While people seeking resources for borderline personality disorder (BPD) appear to be aware of evidence-based therapies to treat BPD, stigma associated with the disorder and the cost of treatment remain significant hurdles to care, according to a report published today in Psychiatric Services in Advance. The authors of the report qualitatively examined BPD service needs from the perspective of those seeking care information or services related to BPD—including patients, family members and friends, and health professionals.

“This study provided a broad overview of the experiences and preferences of BPD care seekers and highlights important focal areas for improving BPD services,” wrote the study authors. “These insights offer targets for future efforts to improve BPD services and outcomes.”

Researchers at the Dartmouth Centers for Health and Aging analyzed the transcripts from more than 6,000 resource requests made to the Borderline Personality Disorder Resource Center (BPDRC) at New York Presbyterian Hospital between 2008 and 2015. From these transcripts, the authors were able to determine the frequency of the type of service requested, the distribution of requests by state, and the caller’s relationship to a BPD patient.

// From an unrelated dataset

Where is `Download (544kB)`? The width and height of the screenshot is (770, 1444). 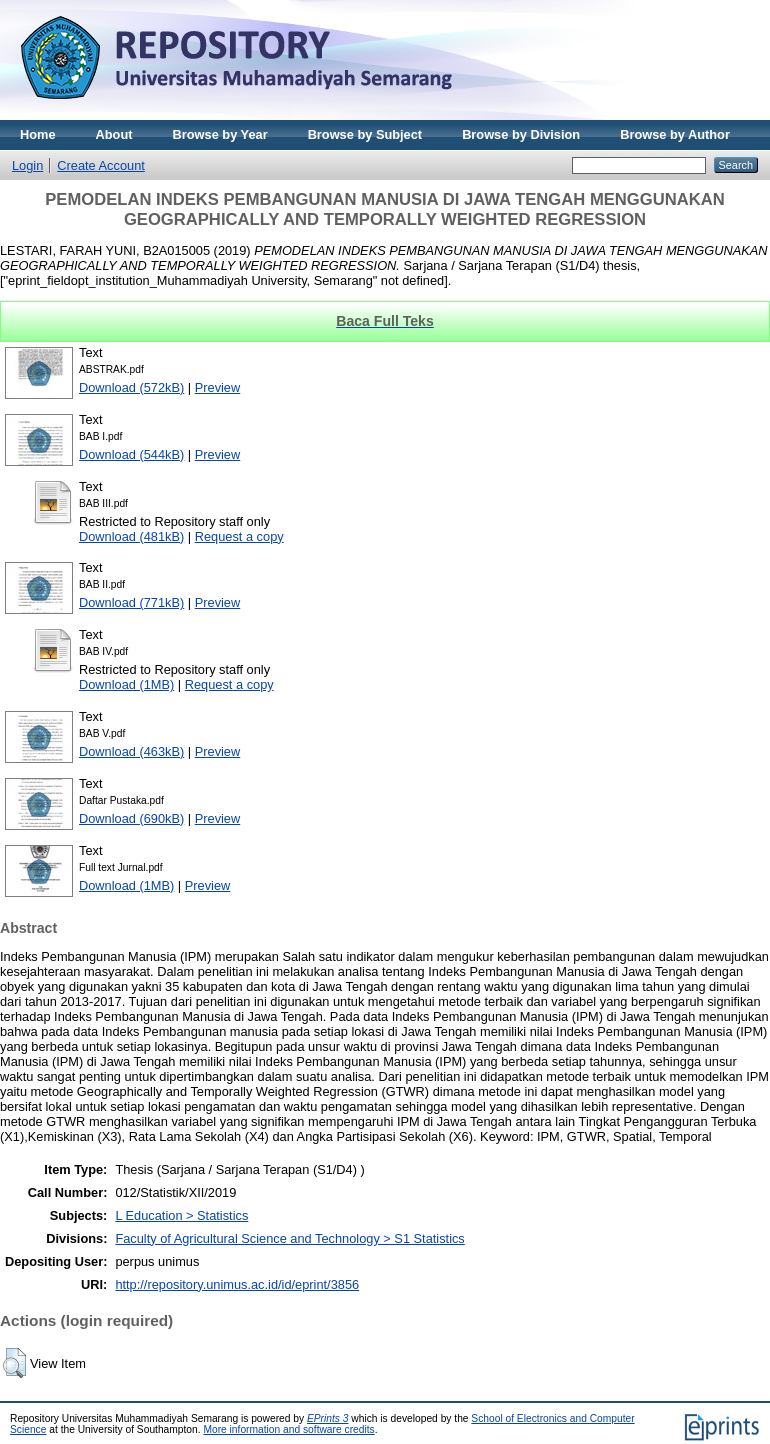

Afterwards, 500 transcripts were randomly chosen and assessed in more detail to identify themes, challenges, and common experiences reported by BPD care seekers. More than half (256) of the 500 requests were for outpatient services, and almost all of these were requests were for dialectical behavioral therapy (DBT) or related behavioral therapies. Few callers seeking outpatient services for BPD requested pharmacotherapy or referrals to psychiatrists who could prescribe medications for BPD.

Among the areas that those requesting resources for BPD thought needed improvement were family services, crisis intervention, and mental health literacy. In addition, they cited stigmatization, financial concerns, and medical comorbidities as barriers to finding and obtaining appropriate treatment.

“Overall, these findings underscore challenges in obtaining appropriate care for BPD and opportunities for improving the coverage and scope of current resources,” the authors wrote.